Extortionate agency fees and disproportionately high rental costs are not the only problems London’s tenants are faced with. High costs often bear no relation to the cramped, dingy homes left in poor condition many Londoners have to put up with. Kings Cross based letting agency ‘Relocate Me’ faced a media backlash this month after posting an advert featuring a single bed crammed into a kitchenette, along with a wardrobe (which blocked access to the front door) and a dining room. Described as a ‘modern studio apartment’ in Islington by the letting agent, the flat was on offer for £737 a month and has reportedly been snapped up by one, presumably desperate, tenant.
 
Announcing the new standards scheme, the Mayor of London, Boris Johnson, said, ‘With more of London’s workforce and young families living in rented homes, this growing sector is vital to meeting the capital’s housing needs and must not be overlooked. The standard aims to improve the experience of everyone involved, from landlord to tenant, with a clear set of good practice rules’.
 
However, Labour London Assembly member, Tom Copley, has criticised Boris Johnson for introducing a ‘meaningless gimmick’ and ‘wasting two years consulting on a voluntary standard that is not worth the paper it’s written on’. Mr Copley believes that the Mayor ‘should have been lobbying for government legislation to create longer tenancies as standard, caps on annual rent rises and a ban on letting agents’ fees for tenants’. Grainia Long, chief executive of the Chartered Institute of Housing, shares similar reservations. Ms Long hopes ‘that the voluntary nature of the scheme will not undermine its impact. Much work will need to be done to ensure it is not simply ignored by the worst offenders’.  

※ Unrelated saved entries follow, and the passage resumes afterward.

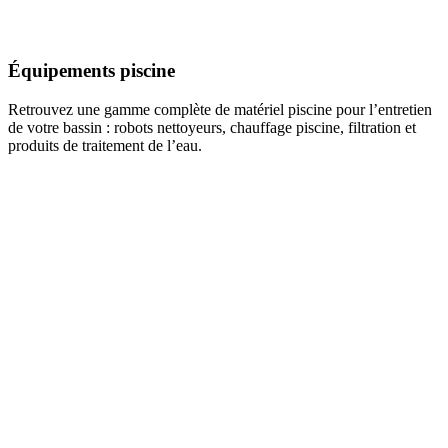
Équipements piscine
Retrouvez une gamme complète de matériel piscine pour l’entretien
de votre bassin : robots nettoyeurs, chauffage piscine, filtration et
produits de traitement de l’eau.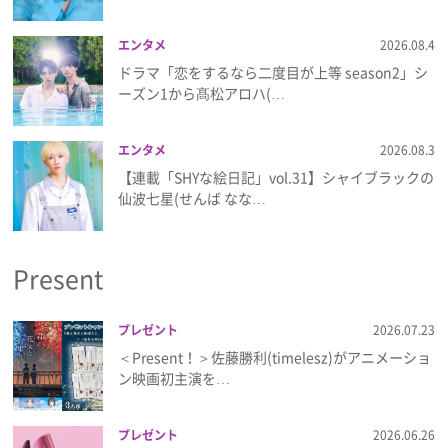
エンタメ
2026.08.4
ドラマ「恋をするなら二度目が上等 season2」シ
ーズン1から髙松アロハ(…
エンタメ
2026.08.3
【連載「SHYな絵日記」vol.31】シャイブラックの
仙波七星(せんば なな…
Present
プレゼント
2026.07.23
＜Present！＞佐藤勝利(timelesz)がアニメーショ
ン映画初主演を…
プレゼント
2026.06.26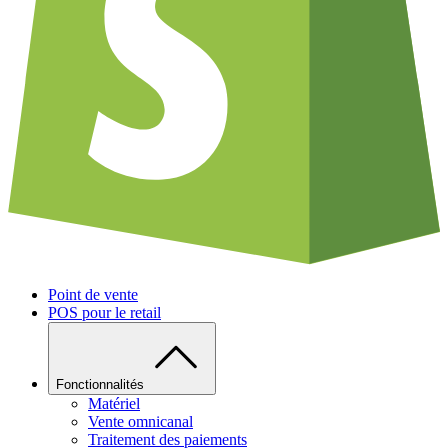
Point de vente
POS pour le retail
Fonctionnalités
Matériel
Vente omnicanal
Traitement des paiements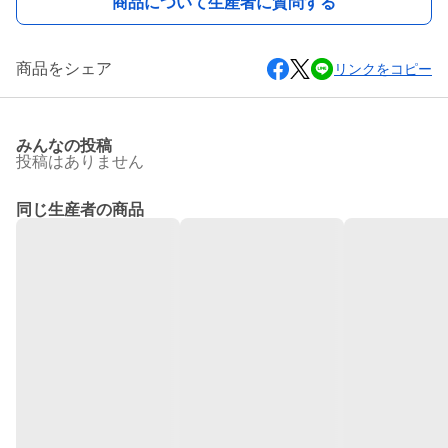
商品について生産者に質問する
商品をシェア
リンクをコピー
みんなの投稿
投稿はありません
同じ生産者の商品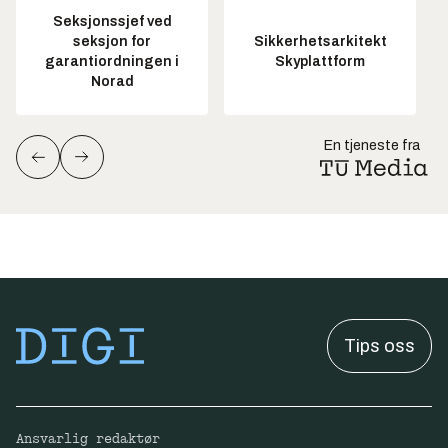
Seksjonssjef ved
seksjon for
Sikkerhetsarkitekt
garantiordningen i
Skyplattform
Norad
En tjeneste fra
Tips oss
Ansvarlig redaktør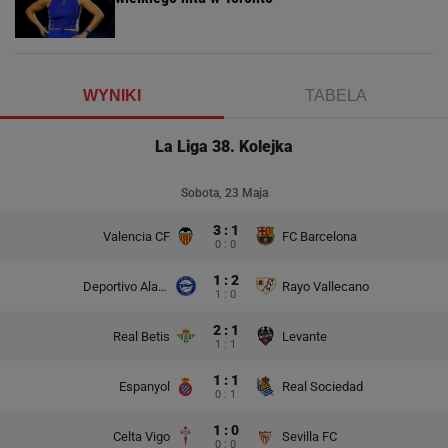
WYNIKI
TABELA
La Liga 38. Kolejka
Sobota, 23 Maja
3 : 1
Valencia CF
FC Barcelona
0 : 0
1 : 2
Deportivo Alaves
Rayo Vallecano
1 : 0
2 : 1
Real Betis
Levante
1 : 1
1 : 1
Espanyol
Real Sociedad
0 : 1
1 : 0
Celta Vigo
Sevilla FC
0 : 0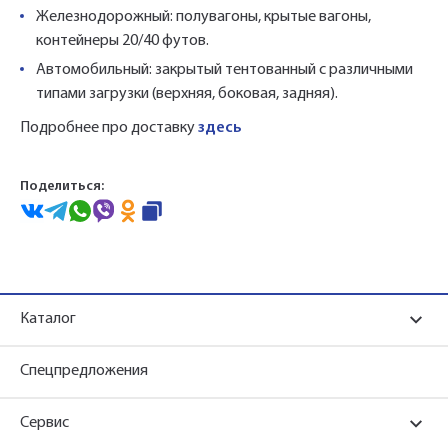
Железнодорожный: полувагоны, крытые вагоны,
контейнеры 20/40 футов.
Автомобильный: закрытый тентованный с различными
типами загрузки (верхняя, боковая, задняя).
Подробнее про доставку
здесь
Поделиться:
Каталог
Спецпредложения
Сервис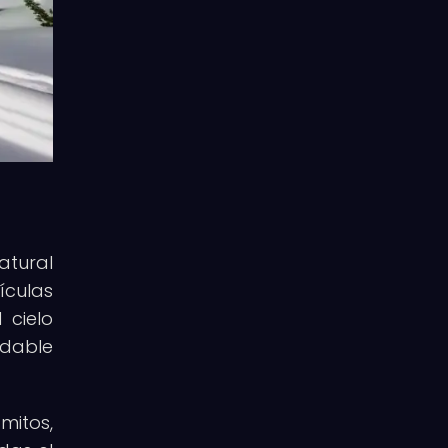
atural
ículas
 cielo
idable
mitos,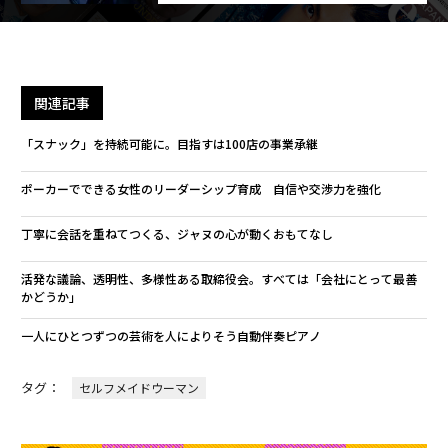
関連記事
「スナック」を持続可能に。目指すは100店の事業承継
ポーカーでできる女性のリーダーシップ育成 自信や交渉力を強化
丁寧に会話を重ねてつくる、ジャヌの心が動くおもてなし
活発な議論、透明性、多様性ある取締役会。すべては「会社にとって最善
かどうか」
一人にひとつずつの芸術を人によりそう自動伴奏ピアノ
タグ：
セルフメイドウーマン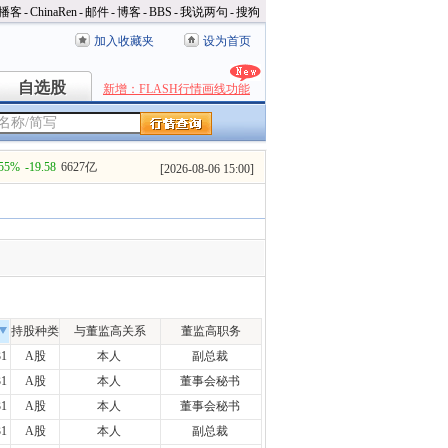
播客
-
ChinaRen
-
邮件
-
博客
-
BBS
-
我说两句
-
搜狗
加入收藏夹
设为首页
自选股
自选股
新增：FLASH行情画线功能
.55%
-19.58
6627亿
[
2026-08-06 15:00
]
持股种类
与董监高关系
董监高职务
31
A股
本人
副总裁
31
A股
本人
董事会秘书
31
A股
本人
董事会秘书
31
A股
本人
副总裁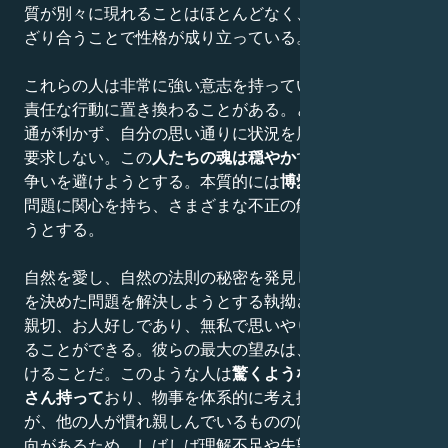
質が別々に現れることはほとんどなく、バランスよく混
ざり合うことで性格が成り立っている。
これらの人は非常に強い意志を持っているが、時折、無
責任な行動に置き換わることがある。どんな場合でも融
通が利かず、自分の思い通りに状況を展開させることを
要求しない。この
人たちの魂は穏やか
で傷つきやすく、
争いを避けようとする。本質的には
博愛主義者で
、社会
問題に関心を持ち、さまざまな不正の解決策を見つけよ
うとする。
自然を愛し、自然の法則の秘密を発見しようとする。心
を決めた問題を解決しようとする執拗さがある。寛容で
親切、お人好しであり、無私で思いやりのある友人とな
ることができる。彼らの最大の望みは、相応の扱いを受
けることだ。このような人は
驚くようなアイデアをたく
さん持って
おり、物事を体系的に考え抜くことができる
が、他の人が慣れ親しんでいるもののはるか先を行く傾
向があるため、しばしば理解不足や失望を経験する。彼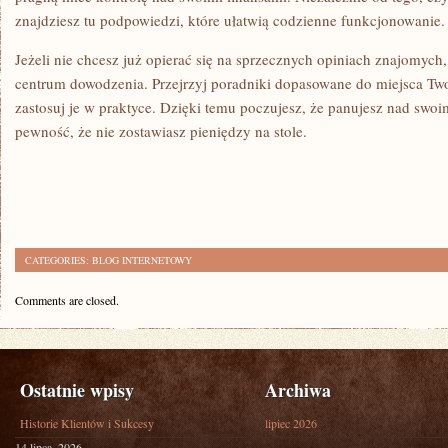
znajdziesz tu podpowiedzi, które ułatwią codzienne funkcjonowanie.
Jeżeli nie chcesz już opierać się na sprzecznych opiniach znajomych, 
centrum dowodzenia. Przejrzyj poradniki dopasowane do miejsca Twoje
zastosuj je w praktyce. Dzięki temu poczujesz, że panujesz nad swoi
pewność, że nie zostawiasz pieniędzy na stole.
CATEGORIES:
BLOG INTERNETOWY
Comments are closed.
Ostatnie wpisy
Archiwa
Historie Klientów i Sukcesy
lipiec 2026
14 lipca, 2026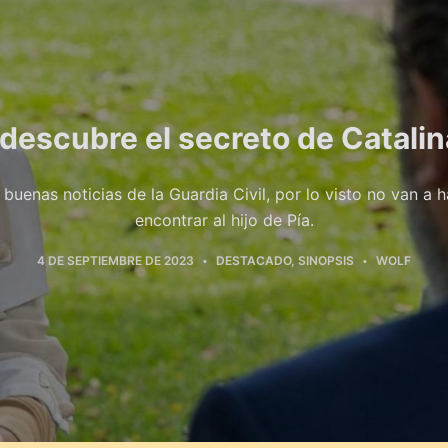
 descubre el secreto de Catalin
buenas noticias de la Guardia Civil, por lo visto no van a
encontrar al hijo de Pía.
4 DE SEPTIEMBRE DE 2023
DESTACADO
,
SINOPSIS
WOLF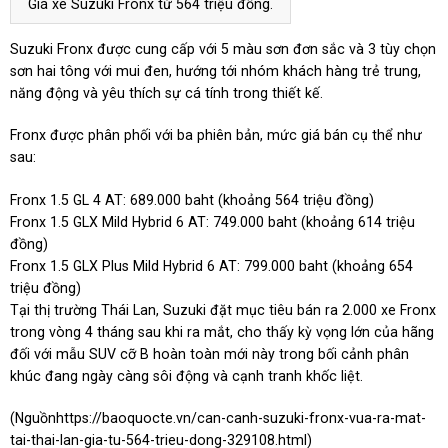
Giá xe Suzuki Fronx từ 564 triệu đồng.
Suzuki Fronx được cung cấp với 5 màu sơn đơn sắc và 3 tùy chọn
sơn hai tông với mui đen, hướng tới nhóm khách hàng trẻ trung,
năng động và yêu thích sự cá tính trong thiết kế.
Fronx được phân phối với ba phiên bản, mức giá bán cụ thể như
sau:
Fronx 1.5 GL 4 AT: 689.000 baht (khoảng 564 triệu đồng)
Fronx 1.5 GLX Mild Hybrid 6 AT: 749.000 baht (khoảng 614 triệu
đồng)
Fronx 1.5 GLX Plus Mild Hybrid 6 AT: 799.000 baht (khoảng 654
triệu đồng)
Tại thị trường Thái Lan, Suzuki đặt mục tiêu bán ra 2.000 xe Fronx
trong vòng 4 tháng sau khi ra mắt, cho thấy kỳ vọng lớn của hãng
đối với mẫu SUV cỡ B hoàn toàn mới này trong bối cảnh phân
khúc đang ngày càng sôi động và cạnh tranh khốc liệt.
(Nguồn
https://baoquocte.vn/can-canh-suzuki-fronx-vua-ra-mat-
tai-thai-lan-gia-tu-564-trieu-dong-329108.html
)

 A key shortcoming of the scheme is indeed the fact that it is voluntary. ‘Good’ landlords and agencies keen to enjoy the potential business benefits of being part of the scheme will be the ones applying for accreditation, while the ‘rogues’ in the sector are likely to steer well clear of it and continue to exploit prospective tenants desperate for a home in the capital.  Although a small step in the right direction, the LRS is not a failsafe solution for fixing the private rental market both in London and across the UK.